Saved data entries
_____
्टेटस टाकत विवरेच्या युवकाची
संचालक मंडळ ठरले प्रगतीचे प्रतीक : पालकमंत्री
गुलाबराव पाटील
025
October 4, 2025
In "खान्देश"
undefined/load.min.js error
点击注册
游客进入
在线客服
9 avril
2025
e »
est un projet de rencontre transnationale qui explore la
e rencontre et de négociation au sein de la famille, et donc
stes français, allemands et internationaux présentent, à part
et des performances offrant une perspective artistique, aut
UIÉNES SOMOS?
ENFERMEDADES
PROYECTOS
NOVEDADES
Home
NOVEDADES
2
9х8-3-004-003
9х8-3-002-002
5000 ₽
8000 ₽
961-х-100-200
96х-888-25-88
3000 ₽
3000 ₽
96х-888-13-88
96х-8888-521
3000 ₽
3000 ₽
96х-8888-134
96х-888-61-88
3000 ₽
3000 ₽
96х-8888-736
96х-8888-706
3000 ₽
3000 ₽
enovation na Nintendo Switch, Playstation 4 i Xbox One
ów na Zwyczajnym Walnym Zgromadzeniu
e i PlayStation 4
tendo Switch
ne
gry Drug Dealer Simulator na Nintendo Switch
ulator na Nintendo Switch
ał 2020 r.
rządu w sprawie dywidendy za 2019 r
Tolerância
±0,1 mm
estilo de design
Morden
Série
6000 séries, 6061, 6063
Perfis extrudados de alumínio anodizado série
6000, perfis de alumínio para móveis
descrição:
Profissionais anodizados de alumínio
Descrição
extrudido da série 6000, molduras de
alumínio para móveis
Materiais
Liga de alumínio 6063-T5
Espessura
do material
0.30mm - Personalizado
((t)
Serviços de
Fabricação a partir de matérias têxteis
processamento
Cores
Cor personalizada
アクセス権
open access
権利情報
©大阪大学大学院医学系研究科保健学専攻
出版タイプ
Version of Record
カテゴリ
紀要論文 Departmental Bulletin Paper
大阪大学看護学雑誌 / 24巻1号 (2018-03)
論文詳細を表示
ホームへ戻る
_____
PROBLEM REQUIREMENTS: In the entries above, the lines between the one holding "October 4, 2025" and the one holding "6000 séries, 6061, 6063", inclusive, are to be printed exactly as written, and those alone.

REPLY:
October 4, 2025
In "खान्देश"
undefined/load.min.js error
点击注册
游客进入
在线客服
9 avril
2025
e »
est un projet de rencontre transnationale qui explore la
e rencontre et de négociation au sein de la famille, et donc
stes français, allemands et internationaux présentent, à part
et des performances offrant une perspective artistique, aut
UIÉNES SOMOS?
ENFERMEDADES
PROYECTOS
NOVEDADES
Home
NOVEDADES
2
9х8-3-004-003
9х8-3-002-002
5000 ₽
8000 ₽
961-х-100-200
96х-888-25-88
3000 ₽
3000 ₽
96х-888-13-88
96х-8888-521
3000 ₽
3000 ₽
96х-8888-134
96х-888-61-88
3000 ₽
3000 ₽
96х-8888-736
96х-8888-706
3000 ₽
3000 ₽
enovation na Nintendo Switch, Playstation 4 i Xbox One
ów na Zwyczajnym Walnym Zgromadzeniu
e i PlayStation 4
tendo Switch
ne
gry Drug Dealer Simulator na Nintendo Switch
ulator na Nintendo Switch
ał 2020 r.
rządu w sprawie dywidendy za 2019 r
Tolerância
±0,1 mm
estilo de design
Morden
Série
6000 séries, 6061, 6063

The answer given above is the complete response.